What is required
Determine how many lines of the listing below hold the string "will". Reply only with the number.

Data for review
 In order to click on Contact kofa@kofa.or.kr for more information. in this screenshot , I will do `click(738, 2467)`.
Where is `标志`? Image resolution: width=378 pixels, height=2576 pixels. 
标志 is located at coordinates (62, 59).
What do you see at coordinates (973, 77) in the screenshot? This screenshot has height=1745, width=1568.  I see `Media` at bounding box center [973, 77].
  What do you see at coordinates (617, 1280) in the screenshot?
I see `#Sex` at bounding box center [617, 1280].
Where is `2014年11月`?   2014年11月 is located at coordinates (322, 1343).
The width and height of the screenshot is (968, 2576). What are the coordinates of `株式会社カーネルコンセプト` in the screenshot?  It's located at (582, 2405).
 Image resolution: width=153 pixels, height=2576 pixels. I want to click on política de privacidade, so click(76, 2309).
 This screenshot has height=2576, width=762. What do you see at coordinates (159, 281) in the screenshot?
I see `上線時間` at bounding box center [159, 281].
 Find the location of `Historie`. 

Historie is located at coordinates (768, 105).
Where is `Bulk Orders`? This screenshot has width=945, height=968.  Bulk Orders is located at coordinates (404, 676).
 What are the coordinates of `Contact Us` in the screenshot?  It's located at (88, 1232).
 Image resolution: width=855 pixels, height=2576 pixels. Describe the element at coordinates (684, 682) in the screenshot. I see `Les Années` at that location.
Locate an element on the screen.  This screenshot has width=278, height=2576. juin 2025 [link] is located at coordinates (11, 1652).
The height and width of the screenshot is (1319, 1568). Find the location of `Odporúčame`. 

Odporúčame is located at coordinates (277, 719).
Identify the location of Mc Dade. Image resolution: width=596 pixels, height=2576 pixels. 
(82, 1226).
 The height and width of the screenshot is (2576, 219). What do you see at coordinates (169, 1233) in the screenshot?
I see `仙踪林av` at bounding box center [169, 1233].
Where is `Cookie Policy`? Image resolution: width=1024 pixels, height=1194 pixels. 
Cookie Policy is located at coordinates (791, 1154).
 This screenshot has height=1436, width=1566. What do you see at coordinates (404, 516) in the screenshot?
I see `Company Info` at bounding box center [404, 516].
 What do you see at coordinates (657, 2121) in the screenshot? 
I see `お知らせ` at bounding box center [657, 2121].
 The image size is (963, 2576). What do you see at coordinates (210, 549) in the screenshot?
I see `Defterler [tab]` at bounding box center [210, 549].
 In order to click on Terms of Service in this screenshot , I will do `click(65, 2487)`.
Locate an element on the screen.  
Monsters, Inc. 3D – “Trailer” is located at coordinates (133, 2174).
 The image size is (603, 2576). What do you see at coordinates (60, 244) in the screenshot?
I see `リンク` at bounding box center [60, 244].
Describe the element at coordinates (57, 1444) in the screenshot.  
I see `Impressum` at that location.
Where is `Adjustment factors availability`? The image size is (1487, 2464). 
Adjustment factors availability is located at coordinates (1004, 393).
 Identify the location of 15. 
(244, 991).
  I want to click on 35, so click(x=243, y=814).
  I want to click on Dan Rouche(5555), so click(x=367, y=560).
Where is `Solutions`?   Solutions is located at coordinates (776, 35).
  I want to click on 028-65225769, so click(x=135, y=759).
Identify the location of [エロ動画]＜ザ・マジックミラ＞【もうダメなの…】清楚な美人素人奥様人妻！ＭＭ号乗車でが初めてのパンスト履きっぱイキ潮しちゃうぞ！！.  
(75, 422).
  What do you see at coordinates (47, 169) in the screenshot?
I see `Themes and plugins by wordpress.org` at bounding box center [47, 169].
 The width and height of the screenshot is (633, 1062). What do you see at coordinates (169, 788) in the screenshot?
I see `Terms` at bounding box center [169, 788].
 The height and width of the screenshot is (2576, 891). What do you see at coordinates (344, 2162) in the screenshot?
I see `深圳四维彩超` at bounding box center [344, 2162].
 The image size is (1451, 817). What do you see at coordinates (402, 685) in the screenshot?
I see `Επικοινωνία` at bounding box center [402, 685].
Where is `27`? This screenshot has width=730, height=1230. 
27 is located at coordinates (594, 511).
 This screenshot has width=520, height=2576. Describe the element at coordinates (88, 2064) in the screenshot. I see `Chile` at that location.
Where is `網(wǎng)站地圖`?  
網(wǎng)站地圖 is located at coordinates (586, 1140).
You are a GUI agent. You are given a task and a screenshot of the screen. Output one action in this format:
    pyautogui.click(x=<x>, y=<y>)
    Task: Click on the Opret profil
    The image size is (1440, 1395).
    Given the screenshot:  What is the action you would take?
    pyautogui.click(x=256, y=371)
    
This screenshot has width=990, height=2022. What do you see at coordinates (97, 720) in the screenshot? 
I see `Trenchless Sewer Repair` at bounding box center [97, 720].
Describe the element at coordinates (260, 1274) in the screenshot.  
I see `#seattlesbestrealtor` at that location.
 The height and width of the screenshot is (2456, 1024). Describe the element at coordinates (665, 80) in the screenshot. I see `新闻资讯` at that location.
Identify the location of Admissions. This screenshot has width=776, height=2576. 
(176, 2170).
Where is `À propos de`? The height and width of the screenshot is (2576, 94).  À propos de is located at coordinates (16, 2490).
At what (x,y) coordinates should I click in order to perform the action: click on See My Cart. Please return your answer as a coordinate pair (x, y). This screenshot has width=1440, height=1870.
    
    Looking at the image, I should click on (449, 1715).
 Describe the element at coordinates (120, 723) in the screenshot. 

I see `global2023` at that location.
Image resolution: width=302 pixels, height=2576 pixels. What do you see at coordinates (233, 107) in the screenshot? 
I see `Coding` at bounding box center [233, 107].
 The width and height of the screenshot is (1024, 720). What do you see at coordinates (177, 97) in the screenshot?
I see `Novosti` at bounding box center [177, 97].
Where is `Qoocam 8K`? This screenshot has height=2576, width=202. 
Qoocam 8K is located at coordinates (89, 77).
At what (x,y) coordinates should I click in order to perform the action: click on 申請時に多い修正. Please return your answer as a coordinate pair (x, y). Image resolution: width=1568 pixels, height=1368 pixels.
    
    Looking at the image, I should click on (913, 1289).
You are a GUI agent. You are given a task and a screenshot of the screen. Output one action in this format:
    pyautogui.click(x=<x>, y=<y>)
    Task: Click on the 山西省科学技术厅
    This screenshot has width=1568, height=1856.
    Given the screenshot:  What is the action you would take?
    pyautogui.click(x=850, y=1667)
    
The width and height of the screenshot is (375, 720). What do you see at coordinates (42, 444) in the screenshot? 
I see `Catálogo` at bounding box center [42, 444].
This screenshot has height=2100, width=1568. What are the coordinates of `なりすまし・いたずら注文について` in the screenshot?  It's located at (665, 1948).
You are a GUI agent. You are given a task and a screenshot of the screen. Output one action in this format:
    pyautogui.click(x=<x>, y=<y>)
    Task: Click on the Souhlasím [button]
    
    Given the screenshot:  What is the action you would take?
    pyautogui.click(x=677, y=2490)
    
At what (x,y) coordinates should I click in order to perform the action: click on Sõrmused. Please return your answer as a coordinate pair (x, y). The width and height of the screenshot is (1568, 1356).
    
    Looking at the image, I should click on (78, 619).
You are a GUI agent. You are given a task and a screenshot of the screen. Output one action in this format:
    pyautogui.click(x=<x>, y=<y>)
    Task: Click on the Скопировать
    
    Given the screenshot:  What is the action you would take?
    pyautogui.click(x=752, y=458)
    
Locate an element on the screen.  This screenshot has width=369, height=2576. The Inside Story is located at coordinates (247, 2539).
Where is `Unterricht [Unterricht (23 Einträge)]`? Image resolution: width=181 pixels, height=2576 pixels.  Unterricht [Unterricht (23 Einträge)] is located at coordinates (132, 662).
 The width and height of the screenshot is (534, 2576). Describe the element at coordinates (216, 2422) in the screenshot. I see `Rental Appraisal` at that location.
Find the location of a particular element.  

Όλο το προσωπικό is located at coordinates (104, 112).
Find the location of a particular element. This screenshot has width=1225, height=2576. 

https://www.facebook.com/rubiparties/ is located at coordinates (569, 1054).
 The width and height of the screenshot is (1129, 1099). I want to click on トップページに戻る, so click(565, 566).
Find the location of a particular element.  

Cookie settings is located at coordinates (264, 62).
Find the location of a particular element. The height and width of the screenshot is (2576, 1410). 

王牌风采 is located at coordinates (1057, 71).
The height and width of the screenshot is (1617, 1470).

Output
2